RIVALS can quickly become allies if it makes business sense. Last year AXA Private Equity and Permira competed fiercely in takeover battles of two European travel websites. AXA won the upper hand in the bidding war for Go Voyages, a French travel website, while Permira snapped up eDreams, a Barcelona-based travel website that AXA also coveted. Now the two private-equity firms have joined forces in a takeover bid for Opodo, Europe’s biggest travel website.
With their recently formed alliance AXA and Permira are hoping to merge Opodo with Go Voyages and eDreams to create a proper European rival to Orbitz and Expedia, two American firms which are the market leaders. The official deadline for the bids in the auction of Opodo, run by JPMorgan, an investment bank, was January 25th. Apart from the private-equity duo, Carlyle, an American private-equity firm that owns Orizonia, a Spanish tour operator, and Expedia are likely to have submitted bids. In a few days Amadeus, the Spanish travel-technology firm that owns Opodo, is expected to reveal to whom it will sell the website, which was founded by a consortium of European airlines and first launched in 2001 in Germany.

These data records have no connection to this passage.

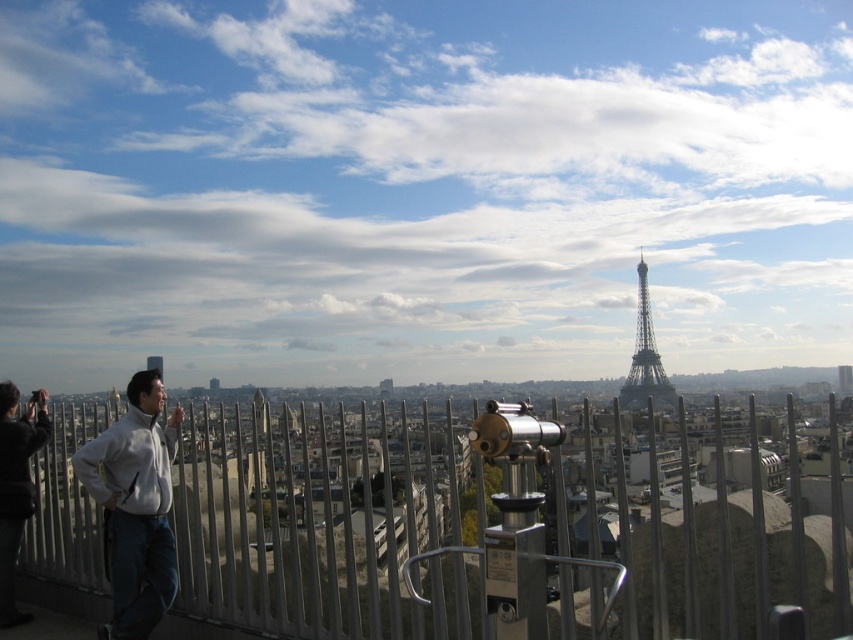 Is metallic silver fence at center to the right of white fleece jacket at lower left from the viewer's perspective?

Indeed, metallic silver fence at center is positioned on the right side of white fleece jacket at lower left.

Does metallic silver fence at center have a lesser width compared to white fleece jacket at lower left?

Incorrect, metallic silver fence at center's width is not less than white fleece jacket at lower left's.

Where is `metallic silver fence at center`? The image size is (853, 640). metallic silver fence at center is located at coordinates (460, 538).

Can you confirm if metallic silver fence at center is bigger than shiny metallic eiffel tower at center?

Correct, metallic silver fence at center is larger in size than shiny metallic eiffel tower at center.

Identify the location of metallic silver fence at center. (460, 538).

At what (x,y) coordinates should I click in order to perform the action: click on metallic silver fence at center. Please return your answer as a coordinate pair (x, y). Looking at the image, I should click on (460, 538).

Which is above, white fleece jacket at lower left or shiny metallic eiffel tower at center?

shiny metallic eiffel tower at center is above.

What do you see at coordinates (135, 506) in the screenshot? The height and width of the screenshot is (640, 853). I see `white fleece jacket at lower left` at bounding box center [135, 506].

The height and width of the screenshot is (640, 853). In order to click on white fleece jacket at lower left in this screenshot , I will do `click(135, 506)`. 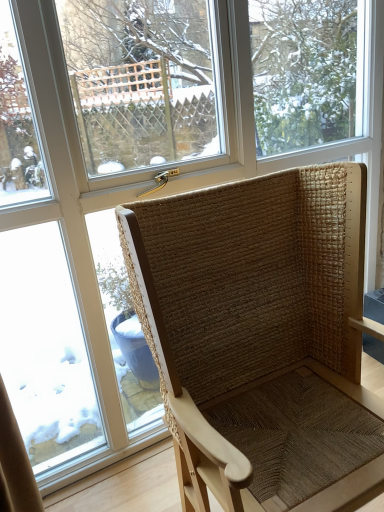 Describe the element at coordinates (261, 338) in the screenshot. I see `woven wood chair at center` at that location.

This screenshot has height=512, width=384. Identify the location of woven wood chair at center. (261, 338).

Identify the location of woven wood chair at center. This screenshot has width=384, height=512. (261, 338). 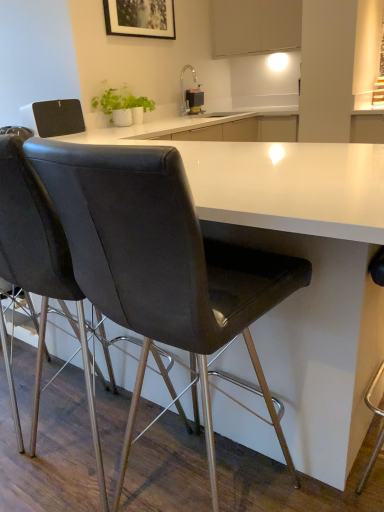 Question: Does metallic black soap dispenser at upper center have a greater height compared to white matte cabinet at upper center?

Choices:
 (A) no
 (B) yes

Answer: (A)

Question: From the image's perspective, is metallic black soap dispenser at upper center above white matte cabinet at upper center?

Choices:
 (A) no
 (B) yes

Answer: (A)

Question: Does metallic black soap dispenser at upper center have a larger size compared to white matte cabinet at upper center?

Choices:
 (A) yes
 (B) no

Answer: (B)

Question: From the image's perspective, would you say metallic black soap dispenser at upper center is shown under white matte cabinet at upper center?

Choices:
 (A) no
 (B) yes

Answer: (B)

Question: Is metallic black soap dispenser at upper center behind white matte cabinet at upper center?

Is consolidation good news for travellers? Generally a higher number of competitors means more choice for consumers, but in the fragmented online-travel business some consolidation is good news for buyers. The market leaders in France (Go Voyages) and Germany (Priceline) capture only a bit more then one-tenth of the online-travel market in their respective countries. Bigger companies have more negotiating power when they haggle over prices with airlines, hotels and insurance companies. “I don’t see a threat to consumers in a little more concentration,” says Christoph Klenner at the European Technology and Travel Services Association in Brussels.
The bigger question for European travel websites is how they can manage their relationship with airlines in the future. In America, the gloves are already off in what is increasingly a stand-off between airlines that want consumers to book directly on their websites and price-comparison websites, which lure consumers with claims that they offer the easiest way to shop around and find the cheapest flights. In December 2010 American Airlines stopped using all of Orbitz’s services as well as Expedia’s service for individual travellers because of a contract dispute. Southwest Airlines only makes its fares available on its website. And Delta Airlines told three smaller sites—CheapOair, OneTravel and BookIt—that their services were no longer required.